A common assertion when projecting baseball players, at least for position players, is that once batters have had a certain amount of playing time, we generally have a good sense of what that player will do in the future. Of course, once a forecaster is able to accurately estimate a player’s true talent, variation in performance will inevitably result due to chance. This variation in performance is normally estimated through a normal distribution. If the distribution of baseball performance follows a normal distribution, then 68 percent of players will perform within one standard deviation of their mean, 95 percent will perform within two standard deviations of their mean, and 99.7 percent will perform within three standard deviations of their mean.
Is baseball performance actually distributed normally, though? I decided to look into one statistic, home runs, to see what kind of distribution emerged. Here is how I did it. I looked at all hitters who had at least 300 plate appearances in a season from 2001 to 2007. I recorded their plate appearances and home runs hit. I then took their Marcel projection to determine what their true talent home run rate was. I used projected home runs per plate appearance to determine a batter’s home run rate. I then divided each year’s sample home run total by the projected home run total to come up with a correction factor for selective sampling issues. I multiplied each batter’s true talent home run rate by the correction factor to come up with a corrected true home run rate. I multiplied each batter’s corrected projected home run rate by his actual plate appearances to determine that player’s predicted home run total. From there, I calculated each hitter’s binomial standard deviation (http://www.saliu.com/standard_deviation.html#Math). After that, I subtracted each player’s actual home run rate by his corrected projected home run rate and divided that by the player’s binomial standard deviation.
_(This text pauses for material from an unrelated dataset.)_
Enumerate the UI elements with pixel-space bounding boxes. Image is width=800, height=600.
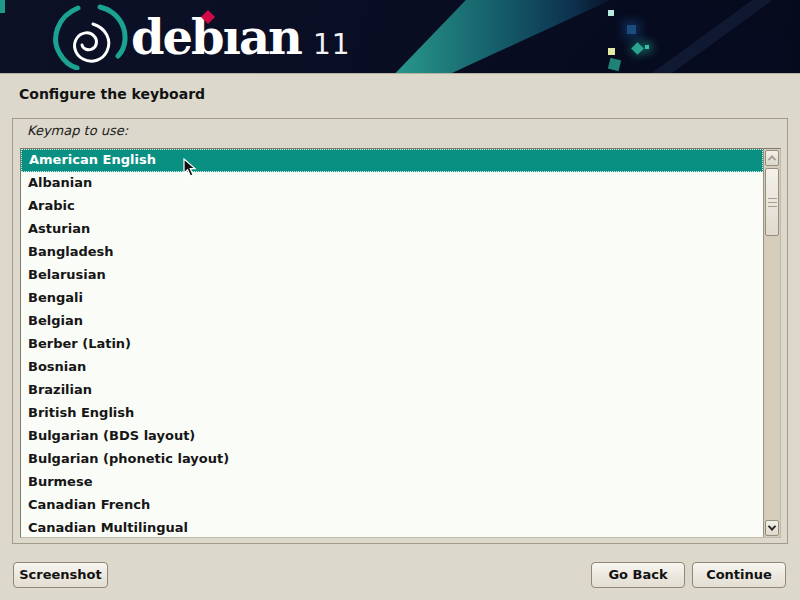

This result equals how many standard deviations a player varied from his projected mean. I only included players who had a reliability of 0.8. Reliability is part of the Marcel’s projection and equals how much a batter’s projected performance was regressed to the mean. A batter with a reliability of .8 has his performance regressed 20 percent to the mean, a batter with a reliability of .85 has his performance regressed 15 percent to the mean, etc. The batters who are included in the study are players who have had regular amounts of playing time. These are the sort of players who forecasters generally feel like they have a good idea about. I only included batters who had played their past three years and their sample year in the same ballpark. This is done because Marcels does not adjust for park factors. After placing these restrictions, along with the plate appearance requirement, there were 542 batters in the study. Here are the results, plotted on a histogram:
The x-axis shows the standard deviation. The y-axis shows how frequently the standard deviations occurred. The shape of the histogram has a pretty decent approximation of a bell curve, with one exception. There were 18 batters who varied more than three standard deviations from the mean. Under a normal distribution, we would expect about two batters to vary by more than three standard deviations given our sample size. In fact, there were two batters who varied by over five standard deviations. Under a normal distribution, five sigma events are very rare (one in 3,488,555 chance of occurring), yet there were two in our sample. It’s interesting to note that both those batters, Adrian Beltre and Javy Lopez, were in their walk years. For those interested, Barry Bonds’ 73-home run season was 4.59 standard deviations above his mean. For us to expect 18 batters to fall outside of three standard deviations under a normal distribution, we would need a sample size of 6,000 batters. If we include every position player with at least one plate appearance from 2001 to 2007, we only come up with 4,328 batters.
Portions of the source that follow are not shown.